The swift battlefield reversal underscored the mercurial nature of the war in the east, where neither side seems strong enough to vanquish the other. Nearly a month of fighting has raged back and forth across a 220-mile stretch of coastal wasteland in a nation with a shoreline of nearly 1,100 miles.

The retreat from Bin Jawwad marked the second time in just 23 days that government forces had routed rebels there. The town is on the fault line between eastern and western Libya, with several tribes in the area split between the two sides.

By nightfall Tuesday, some rebel gun trucks had retreated all the way east to Uqaylah, nearly 120 miles from the spot where rebels had advanced to within 50 miles of Surt 24 hours earlier.
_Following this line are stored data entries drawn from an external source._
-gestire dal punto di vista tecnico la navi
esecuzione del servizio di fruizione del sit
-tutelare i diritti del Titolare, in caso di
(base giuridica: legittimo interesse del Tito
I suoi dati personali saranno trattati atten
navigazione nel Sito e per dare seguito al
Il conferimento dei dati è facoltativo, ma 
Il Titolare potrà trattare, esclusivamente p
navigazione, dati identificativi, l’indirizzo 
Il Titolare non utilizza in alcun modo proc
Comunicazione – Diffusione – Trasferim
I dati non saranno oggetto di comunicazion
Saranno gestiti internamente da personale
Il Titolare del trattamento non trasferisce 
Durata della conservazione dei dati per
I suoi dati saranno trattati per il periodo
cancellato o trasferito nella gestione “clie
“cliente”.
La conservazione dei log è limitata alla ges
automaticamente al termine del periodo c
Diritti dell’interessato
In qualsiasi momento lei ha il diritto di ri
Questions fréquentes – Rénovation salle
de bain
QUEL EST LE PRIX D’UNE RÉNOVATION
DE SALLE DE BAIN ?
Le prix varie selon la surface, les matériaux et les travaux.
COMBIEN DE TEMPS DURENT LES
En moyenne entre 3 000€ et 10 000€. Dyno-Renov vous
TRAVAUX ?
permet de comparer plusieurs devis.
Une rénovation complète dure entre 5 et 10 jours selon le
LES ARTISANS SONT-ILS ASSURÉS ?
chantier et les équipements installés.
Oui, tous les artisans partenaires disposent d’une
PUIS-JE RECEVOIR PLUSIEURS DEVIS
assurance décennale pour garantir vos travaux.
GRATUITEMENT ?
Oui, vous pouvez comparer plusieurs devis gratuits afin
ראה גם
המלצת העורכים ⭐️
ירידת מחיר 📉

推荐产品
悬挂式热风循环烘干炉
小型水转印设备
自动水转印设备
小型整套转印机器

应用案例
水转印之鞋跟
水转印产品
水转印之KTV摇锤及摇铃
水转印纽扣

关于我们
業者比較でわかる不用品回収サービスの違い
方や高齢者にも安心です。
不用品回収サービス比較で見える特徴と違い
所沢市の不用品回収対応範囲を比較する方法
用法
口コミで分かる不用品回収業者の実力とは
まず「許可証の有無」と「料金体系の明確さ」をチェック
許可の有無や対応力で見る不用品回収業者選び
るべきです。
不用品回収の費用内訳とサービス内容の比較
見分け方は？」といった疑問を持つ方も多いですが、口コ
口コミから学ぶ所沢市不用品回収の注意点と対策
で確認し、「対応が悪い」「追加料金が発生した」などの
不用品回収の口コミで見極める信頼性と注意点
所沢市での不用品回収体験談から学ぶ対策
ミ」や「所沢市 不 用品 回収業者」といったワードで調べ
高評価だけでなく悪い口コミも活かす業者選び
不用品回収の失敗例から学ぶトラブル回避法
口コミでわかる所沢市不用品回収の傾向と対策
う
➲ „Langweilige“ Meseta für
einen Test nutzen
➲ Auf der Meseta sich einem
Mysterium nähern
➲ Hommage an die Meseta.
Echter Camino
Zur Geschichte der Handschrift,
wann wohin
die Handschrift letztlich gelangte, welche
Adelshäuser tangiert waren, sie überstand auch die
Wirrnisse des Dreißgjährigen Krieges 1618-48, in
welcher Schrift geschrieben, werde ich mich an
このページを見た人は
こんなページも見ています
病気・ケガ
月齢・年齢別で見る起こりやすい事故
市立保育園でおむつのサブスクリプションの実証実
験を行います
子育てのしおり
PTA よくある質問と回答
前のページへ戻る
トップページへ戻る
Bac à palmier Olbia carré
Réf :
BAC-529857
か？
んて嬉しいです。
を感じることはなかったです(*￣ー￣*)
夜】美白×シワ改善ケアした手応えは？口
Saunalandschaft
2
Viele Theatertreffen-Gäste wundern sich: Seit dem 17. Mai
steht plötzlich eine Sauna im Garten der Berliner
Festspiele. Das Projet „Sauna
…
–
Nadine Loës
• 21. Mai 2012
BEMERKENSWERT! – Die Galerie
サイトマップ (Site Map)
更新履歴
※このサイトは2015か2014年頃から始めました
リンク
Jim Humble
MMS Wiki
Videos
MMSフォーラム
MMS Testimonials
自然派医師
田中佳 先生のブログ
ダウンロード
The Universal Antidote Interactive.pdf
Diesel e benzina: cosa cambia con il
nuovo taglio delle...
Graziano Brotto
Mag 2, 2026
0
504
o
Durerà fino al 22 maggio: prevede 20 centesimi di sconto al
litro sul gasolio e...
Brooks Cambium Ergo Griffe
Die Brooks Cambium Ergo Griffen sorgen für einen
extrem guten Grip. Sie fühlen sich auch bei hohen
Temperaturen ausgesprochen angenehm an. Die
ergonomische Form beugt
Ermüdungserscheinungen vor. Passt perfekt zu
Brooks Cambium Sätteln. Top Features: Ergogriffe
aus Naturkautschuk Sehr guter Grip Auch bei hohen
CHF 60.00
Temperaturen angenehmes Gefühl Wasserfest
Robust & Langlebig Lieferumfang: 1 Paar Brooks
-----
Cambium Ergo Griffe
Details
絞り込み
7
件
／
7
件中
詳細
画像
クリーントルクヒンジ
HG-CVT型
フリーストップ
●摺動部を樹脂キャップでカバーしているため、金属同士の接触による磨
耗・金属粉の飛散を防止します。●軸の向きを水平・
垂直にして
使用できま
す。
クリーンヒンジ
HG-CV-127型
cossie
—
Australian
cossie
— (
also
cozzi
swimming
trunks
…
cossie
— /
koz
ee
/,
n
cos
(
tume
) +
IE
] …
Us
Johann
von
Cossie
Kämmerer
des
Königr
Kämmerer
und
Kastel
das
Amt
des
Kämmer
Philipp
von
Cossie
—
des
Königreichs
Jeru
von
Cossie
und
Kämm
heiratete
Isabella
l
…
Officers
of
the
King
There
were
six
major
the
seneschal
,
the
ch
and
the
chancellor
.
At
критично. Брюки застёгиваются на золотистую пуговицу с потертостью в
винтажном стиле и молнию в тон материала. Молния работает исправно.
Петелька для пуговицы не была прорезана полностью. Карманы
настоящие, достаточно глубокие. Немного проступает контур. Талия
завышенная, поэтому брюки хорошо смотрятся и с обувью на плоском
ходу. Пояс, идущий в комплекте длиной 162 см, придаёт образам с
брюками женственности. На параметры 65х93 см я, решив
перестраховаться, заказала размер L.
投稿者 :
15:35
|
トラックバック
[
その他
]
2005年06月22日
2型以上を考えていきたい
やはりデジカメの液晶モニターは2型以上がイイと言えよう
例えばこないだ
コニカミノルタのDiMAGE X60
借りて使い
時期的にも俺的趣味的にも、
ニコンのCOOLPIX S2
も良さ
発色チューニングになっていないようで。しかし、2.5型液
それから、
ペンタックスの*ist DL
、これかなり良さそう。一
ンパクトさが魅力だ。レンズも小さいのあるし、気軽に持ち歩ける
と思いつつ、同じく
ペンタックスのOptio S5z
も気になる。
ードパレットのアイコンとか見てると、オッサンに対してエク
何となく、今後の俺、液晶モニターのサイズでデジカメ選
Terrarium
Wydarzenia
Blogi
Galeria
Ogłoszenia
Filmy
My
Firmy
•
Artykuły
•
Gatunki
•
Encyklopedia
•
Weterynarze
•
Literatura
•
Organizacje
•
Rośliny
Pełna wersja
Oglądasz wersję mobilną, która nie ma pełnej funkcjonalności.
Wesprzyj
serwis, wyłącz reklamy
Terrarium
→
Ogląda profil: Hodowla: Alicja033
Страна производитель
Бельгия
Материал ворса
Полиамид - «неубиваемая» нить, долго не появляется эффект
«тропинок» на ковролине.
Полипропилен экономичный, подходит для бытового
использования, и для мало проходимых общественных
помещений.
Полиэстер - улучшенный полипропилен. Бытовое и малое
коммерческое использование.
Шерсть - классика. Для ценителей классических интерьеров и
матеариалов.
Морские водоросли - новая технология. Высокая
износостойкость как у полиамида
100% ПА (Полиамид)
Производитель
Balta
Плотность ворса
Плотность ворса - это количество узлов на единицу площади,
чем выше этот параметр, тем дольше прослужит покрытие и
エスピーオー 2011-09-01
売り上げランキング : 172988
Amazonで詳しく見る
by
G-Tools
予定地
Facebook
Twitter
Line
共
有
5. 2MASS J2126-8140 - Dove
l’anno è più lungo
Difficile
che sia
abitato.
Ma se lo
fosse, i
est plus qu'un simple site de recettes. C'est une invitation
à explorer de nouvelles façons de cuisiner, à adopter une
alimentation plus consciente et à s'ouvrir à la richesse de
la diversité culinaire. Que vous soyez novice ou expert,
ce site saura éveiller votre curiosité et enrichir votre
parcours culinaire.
Among those fleeing were rebels driving trucks mounted with the opposition's most effective weapons: 106-millimeter artillery, heavy machine guns and recoilless rifles. Comrades firing behind sand dunes shouted at them to turn around, but they ignored them and sped east.

Some fighters acknowledged that they felt helpless against the BM-21 Grad rocket systems that pounded rebel positions throughout the day. There was no sign near Bin Jawwad of Grad batteries that rebels seized from government forces last weekend.

"When the Grads hit, we all ran," said Abdelsalam Ali, 37, a taxi driver armed with an assault rifle. "They're too strong for us."

Asked whether he would stand his ground and fight if the government advance continued, Ali shrugged and replied, "It's not wise to face these guys when they have heavy weapons and we don't. I'm trying to do this in a safe way."

Also fleeing was Mohammed Fatallah, 42, a businessman armed with a submachine gun manufactured in 1949. He said he was too leery of Grad rockets to stand and fight for Bin Jawwad.

"If the planes will hit Kadafi's men, well, then I'll go there and fight," Fatallah said. "If the planes don't attack, we'll get pushed back even more."

Other lightly armed rebels said they retreated because they were told that only heavy machine guns and antiaircraft systems were needed at the front. But those claims proved suspect when rebel gun trucks fled from the front towing those weapons.

Many rebels gave up any pretense, at least for the day, of marching on Surt or on to Tripoli.